Recently I am implementing FFT with C code. So I use Matlab for algorithm verification. As Radix-2 FFT was chosen, I've learned that zero-padding technique could help to reach 2^N limitation without messing up the result. However, hesitation has shown.
Let's say a set of acceleration data with the size of 150 (x) comes across. If FFT function is called directly like:
X = fft(x); abs_X = abs(X); figure plot(abs_X(2:75)); % discard first data (DC)

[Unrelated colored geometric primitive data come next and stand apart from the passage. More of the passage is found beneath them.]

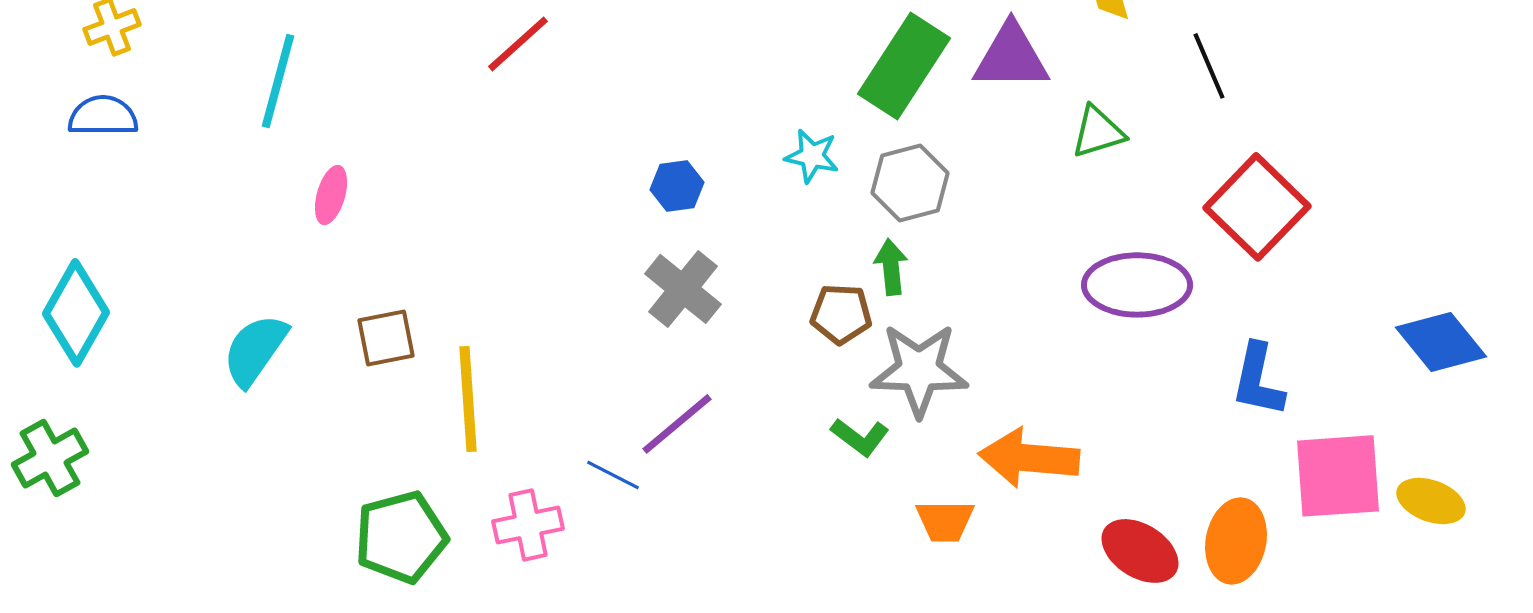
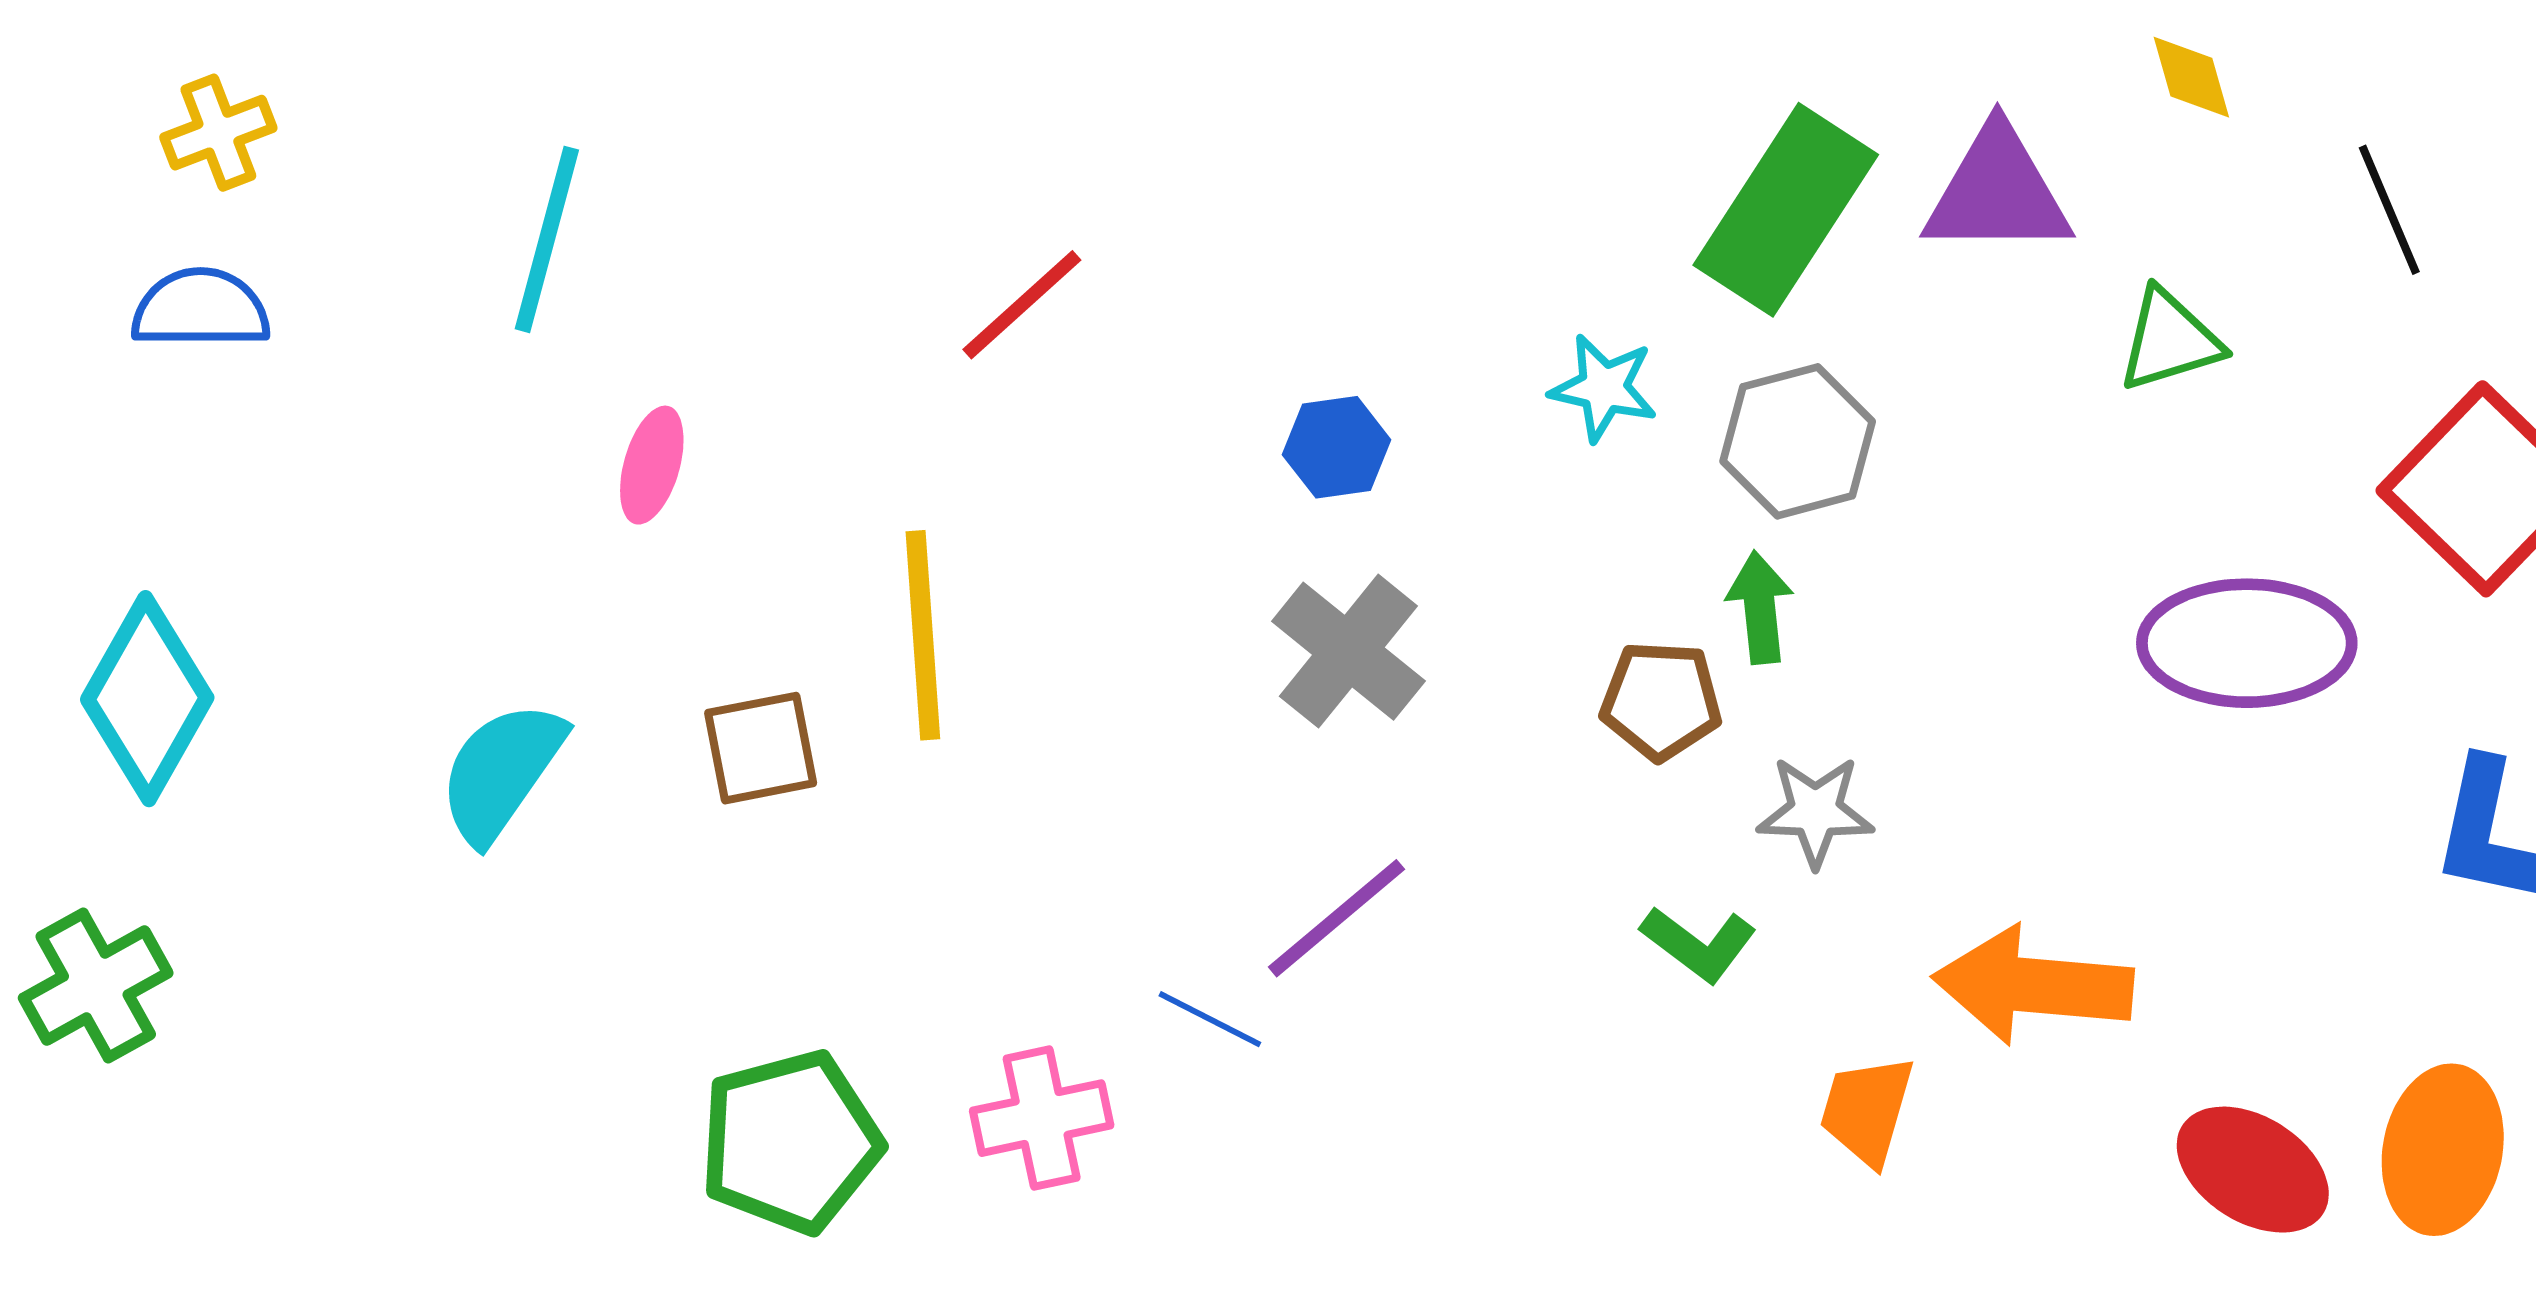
red line: (518, 44) -> (1022, 305), moved
gray star: (919, 370) -> (1815, 811), size x0.6
yellow line: (468, 399) -> (923, 635), moved
orange trapezoid: (945, 521) -> (1867, 1110), turned 106

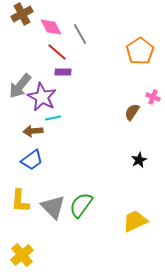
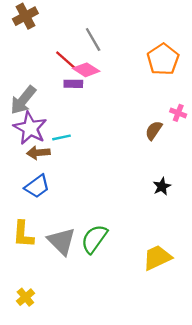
pink diamond: (51, 27) -> (86, 70), moved, turned -30
purple star: (42, 97) -> (30, 128), moved
yellow cross: (22, 255) -> (25, 297), size x0.7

The result looks reasonable:
With this result I can easily indicate the highest amplitude and get the main frequency with frequency step. However, after zero-padding the data to the size of 256 and then apply
fft, a confusing result is obtained.
x = [x; zeros(106,1)]; % pad 0 to 256 X = fft(x); abs_X = abs(X); figure plot(abs_X(2:128)); % discard first data (DC)
Now I cannot identify the main frequency since the decreasing pattern is shown.
From here I have learned that the
fft function in Matlab will automatically adjust the data size with zero-padding in order to perform FFT. So theoretically two operations demonstrated above should perform same results. I know that zero-padding will increase the visual resolution (not data resolution). But the difference between the beginning of the figures, where main frequency can't be determined, is confusing me.
Can anyone help to clarify the situation? Or do I misunderstand something important about the statement "Zero padding is going to perform a same result."? Any comment is appreciated. Thank you for browsing my question!